From the weaponization of artillery bombs, the term was then used to describe both the act of placing an explosive fuse next to the fissile materials of a nuclear warhead or “package,” but also the logistics of deploying it, as in this 1981 example:
The package then has to be incorporated into a given warhead; this process is commonly referred to as ‘weaponization‘… Weaponization involves the development of the warhead arming, fusing, and firing
In all of these early examples, weaponization describes the systematic readiness of something designed to be a weapon, in the social context of professionals who oversee weapons systems. A bomb is just a bomb; the logistical apparatus putting fuses into bomb and bombs into airplanes is weaponization.
A twist on the nuclear context marked the debut of the contemporary metaphor. A 1980 U.S. Foreign Policy Conference included a discussion of the question of “whether the ‘weaponization’ of space is inevitable.” That the word was put in quotes indicates that it may have been unfamiliar to participants, or that this context was novel. The new concept was also distinct from space’s militarization: it was not merely the placement of weapons in space that marked its weaponization, but the transformation of space itself into a weapon where it previously had been neutral ground. While the context is similar to earlier uses, the implication is different: outer space was a thing that was not intended to be used for warfare and was now being illegitimately implicated. Weaponization thus acquired its contemporary meaning as the improper use of something inherently peaceful or neutral, making it an instrument of war. The concept became a metaphor.

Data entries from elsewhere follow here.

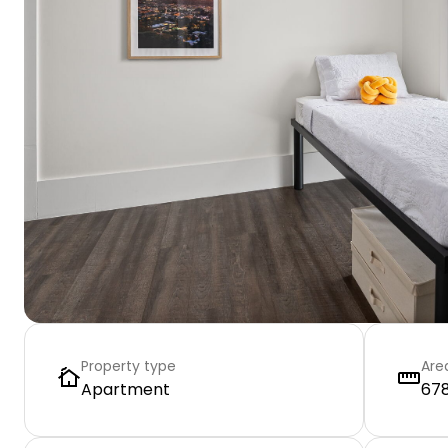
Property type
Are
Apartment
678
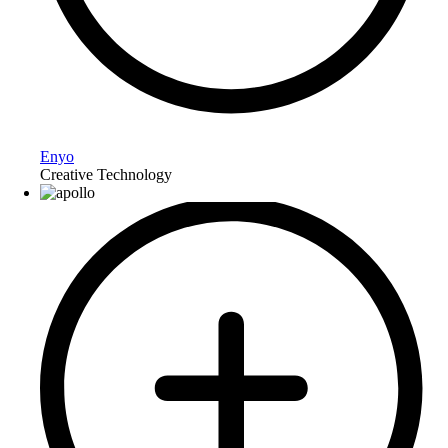
Enyo
Creative Technology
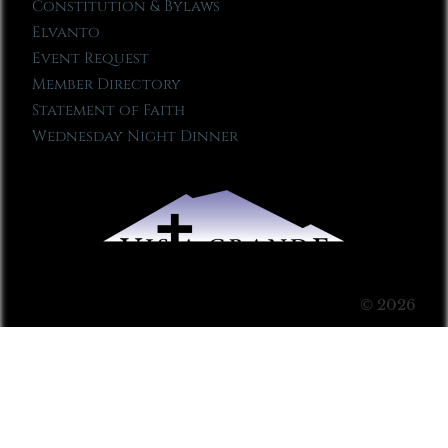
Constitution & Bylaws
Elvanto
Event Request
Member Directory
Statement of Faith
Wednesday Night Dinner
© 2026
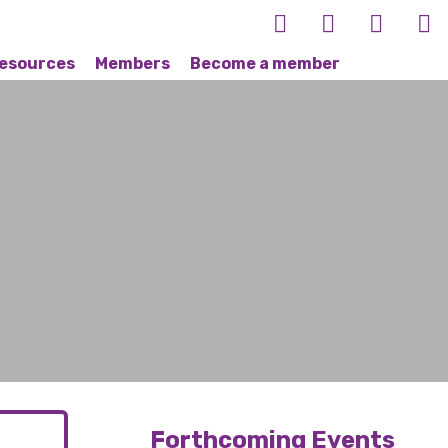
esources
Members
Become a member
Forthcoming Events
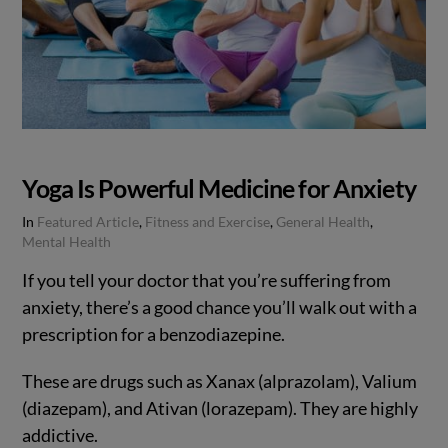
Yoga Is Powerful Medicine for Anxiety
In
Featured Article
,
Fitness and Exercise
,
General Health
,
Mental Health
If you tell your doctor that you’re suffering from
anxiety, there’s a good chance you’ll walk out with a
prescription for a benzodiazepine.
These are drugs such as Xanax (alprazolam), Valium
(diazepam), and Ativan (lorazepam). They are highly
addictive.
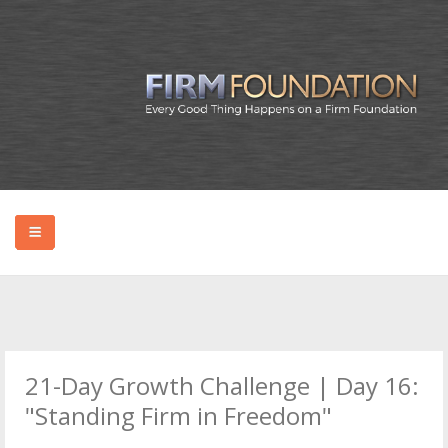
HOME
ABOUT BRYAN
21-Day Growth Challenge | Day 16:
PODCAST
"Standing Firm in Freedom"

The use of things other than bullets and bayonets in war is not new: “politics is war by other means” is a 17th century formulation of an ancient truism. What was new in this 1980 coinage was the implication that “war by other means” was itself a danger that must be prevented. In other words, during the waning years of the Cold War, only hot wars and real weapons were legitimate, and previously untouched realms should remain neutral or peaceful, overseen by scientists or diplomats, not soldiers. Weaponization thus also marked the expansion of military expertise–any thing can now be weaponized–and perhaps also the loss of expertise by others, such as the foreign service or astrophysicists.
This is ironic because the history of the Cold War is the history of politics by other means, thought at the time it often went by other terms: piano diplomacy, radio wars, charm offensives, disinformation or, less elegantly, propanganda.

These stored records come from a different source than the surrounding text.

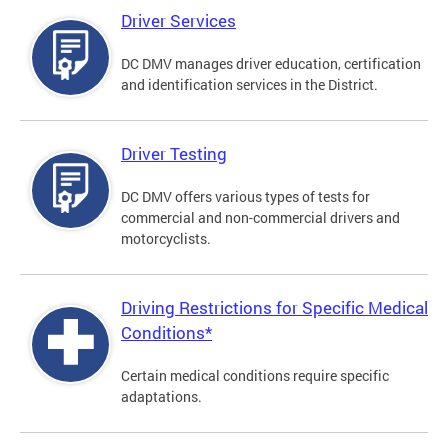
Driver Services
DC DMV manages driver education, certification
and identification services in the District.
Driver Testing
DC DMV offers various types of tests for
commercial and non-commercial drivers and
motorcyclists.
Driving Restrictions for Specific Medical
Conditions*
Certain medical conditions require specific
adaptations.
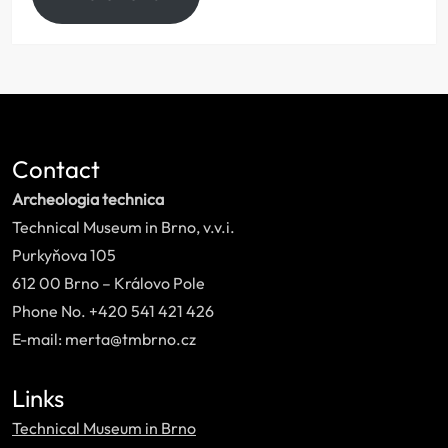
Contact
Archeologia technica
Technical Museum in Brno, v.v.i.
Purkyňova 105
612 00 Brno – Královo Pole
Phone No. +420 541 421 426
E-mail: merta@tmbrno.cz
Links
Technical Museum in Brno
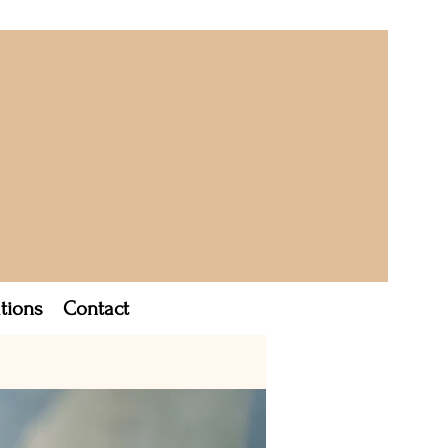
tions
Contact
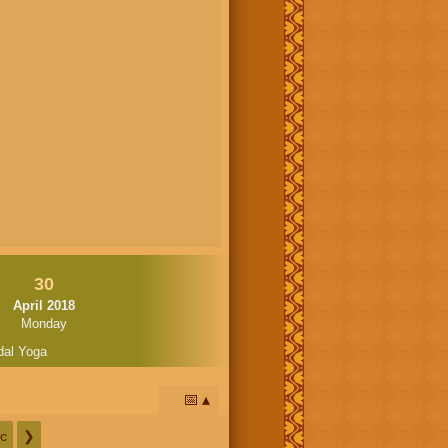
30
April 2018
Monday
dal Yoga
📅
c
❯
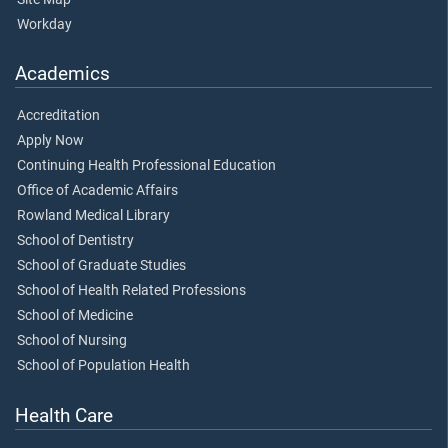
Workday
Academics
Accreditation
Apply Now
Continuing Health Professional Education
Office of Academic Affairs
Rowland Medical Library
School of Dentistry
School of Graduate Studies
School of Health Related Professions
School of Medicine
School of Nursing
School of Population Health
Health Care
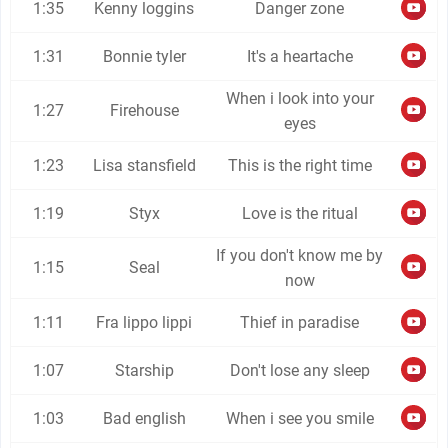
1:35
Kenny loggins
Danger zone
1:31
Bonnie tyler
It's a heartache
When i look into your
1:27
Firehouse
eyes
1:23
Lisa stansfield
This is the right time
1:19
Styx
Love is the ritual
If you don't know me by
1:15
Seal
now
1:11
Fra lippo lippi
Thief in paradise
1:07
Starship
Don't lose any sleep
1:03
Bad english
When i see you smile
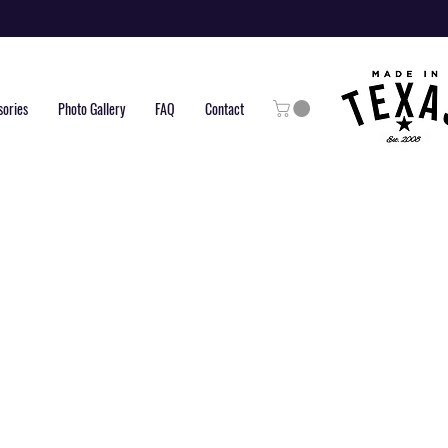
sories
Photo Gallery
FAQ
Contact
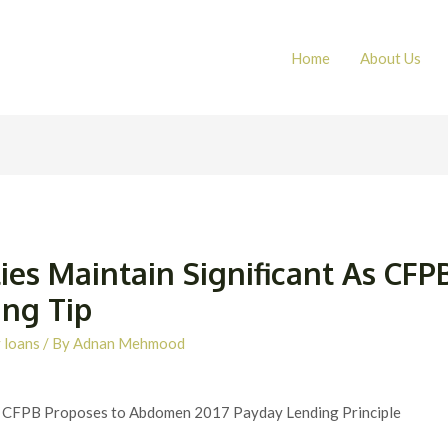
Home
About Us
ies Maintain Significant As CFPB
ing Tip
 loans
/ By
Adnan Mehmood
s CFPB Proposes to Abdomen 2017 Payday Lending Principle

Were we to use contemporary coinage to describe these struggles of the past, we would say that the radio, cultural exchanges, or information was weaponized. When today we describe the weaponization of the construction industry, it implies that large contracts were not always the objects of adversarial struggle, and should not be. Criticizing Federal prosecutions as weaponized suggests that they used to be impartial and now have been tainted by ulterior motives. And the weaponization of the internet implies that it was once an even playing field of ideas that is only now being used against us–as if the corporate titans to whom this public good was bequeathed have always had our best interests at heart.
The metaphor of ‘Weaponization’ is thus an act both of nostalgia and amnesia. It rejects all politics of the past, turning that 17th phrase “politics is war by other means” into a description that is always and only about the unhappy present. And by focusing only on government actors as the source of unsavory politics, “weaponization” allows corporate power to continue unmarked and unchecked.